Defining an entity of over 300,000 individuals, which is primarily of white racial descent and scattered across every state in the nation and many countries abroad, a tribe, is another argument altogether; especially when the small, identifiable Cherokee cohesive communities which still exist within the CNO jurisdiction in Oklahoma have little access to the CNO Council’s power.
The Bureau of Indian Affairs pays out on numbers and when an entity such as the CNO is adding tribal citizens at such an astronomical rate, they tend to have the funds to pay massive lawyer fees, to take just about anyone and everyone to court, and to ensure successful lobbying campaigns second to none in the Halls of Power.

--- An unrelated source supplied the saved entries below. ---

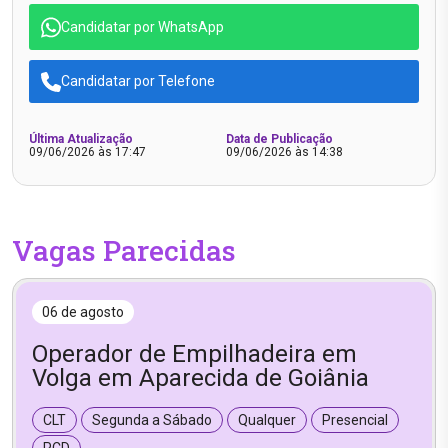
Candidatar por WhatsApp
Candidatar por Telefone
Última Atualização
Data de Publicação
09/06/2026 às 17:47
09/06/2026 às 14:38
Vagas Parecidas
06 de agosto
Operador de Empilhadeira em
Volga em Aparecida de Goiânia
CLT
Segunda a Sábado
Qualquer
Presencial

Unfortunately, the Cherokee Nation has convinced the rest of Indian Country to support their rhetoric which allows for a 3/256 “Indian” child to be the catalyst for defending ICWA under “tribal sovereignty," to allow the Indian Arts & Crafts Act which protects state recognized tribes to be marketed as for “federal tribes only” in order to protect “tribal sovereignty," and to hide their prejudicial truths of disenrolling tribal citizens with Black ancestry as protecting “tribal sovereignty."
To stop the acquisition of land by the United Keetoowah Band of Cherokee Indians (a federal tribe in Northeastern Oklahoma which requires ¼ or more blood quantum for enrollment ) in order to maintain their gaming monopoly as an act of “tribal sovereignty” is a further continuation of the sincere misuse of the term, especially when the dealer and winning hand holder currently enroll persons with blood degrees as low as 1/4,096.

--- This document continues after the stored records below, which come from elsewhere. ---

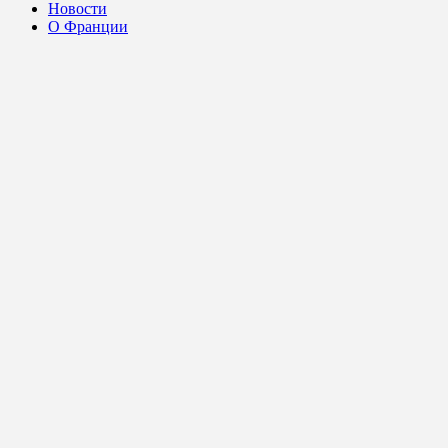
Новости
О Франции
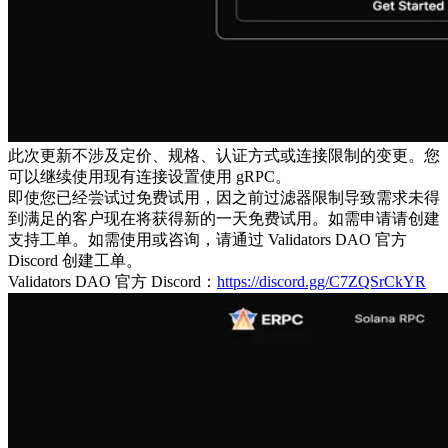
此次更新不涉及定价、规格、认证方式或连接限制的变更。您
可以继续使用现有连接设置使用 gRPC。
即使您已经尝试过免费试用，因之前过滤器限制导致需求未得
到满足的客户现在将获得新的一天免费试用。如需申请请创建
支持工单。如需使用或咨询，请通过 Validators DAO 官方
Discord 创建工单。
Validators DAO 官方 Discord：
https://discord.gg/C7ZQSrCkYR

Don't get me wrong, the argument is not about "who has more Indian blood", but it is definitely about a group with such enrollees being so two-faced in attacking the identities of others. The irony is so blatant that the only people missing it are those who are purposefully trying to suppress it.
Supporting the campaign of “tribal sovereignty” over tribal cohesiveness, cultural retention, close kinship connection, community involvement, and other factors which clearly identify Indian communities, bands, tribes, and nations is a fool’s game.
Buying into the “all or nothing” scam that is being thrown at Indian Country by the CNO is dangerous business. Which tribe reframed disenrolling tribal members as an act of “tribal sovereignty?" Which tribe sent a council member to last year’s National Congress of American Indians annual conference to declare that none of the twenty or so “non-federal” documented boarding school tribes ever attended Haskell Indian Nations University, just prior to NCAI unanimously drafting a resolution supporting them?
How does that look when the very Haskell alumni from these “non-federal” tribes are seated in the very same room where the fictitious attack is leveled? How dare a group with 1/4,096 blood quantum tribal members play identity police to anyone, at anytime.
The reason that historic, legitimate tribal communities can’t become recognized is because the super-sized CNO is receiving so many federal dollars, that the argument that the pie is to small to split becomes an actual economic reality. If the total of an entities identity and continuation rests in the confines of “tribal sovereignty” over previously mentioned factors, then “tribal sovereignty” becomes all there is left to cling to.
While tribes certainly have a diversity of experience and historical narratives to consider, those who choose the far off descendant model of enrollment as the only criteria have an ethical and moral responsibility to not impose their agenda on the rest of us.
It is time to let the CNO know that their political agendas fueled by their gaming revenues and massive federal allocations are not the responsibility of the rest of Indian Country to uphold. The CNO isn’t protecting our collective tribal sovereignty, they are continually placing it in jeopardy. Today the card game has come down to diamonds over hearts. Diamonds may have the power to force hands, but only have the “sincerity” to move the weakest of hearts.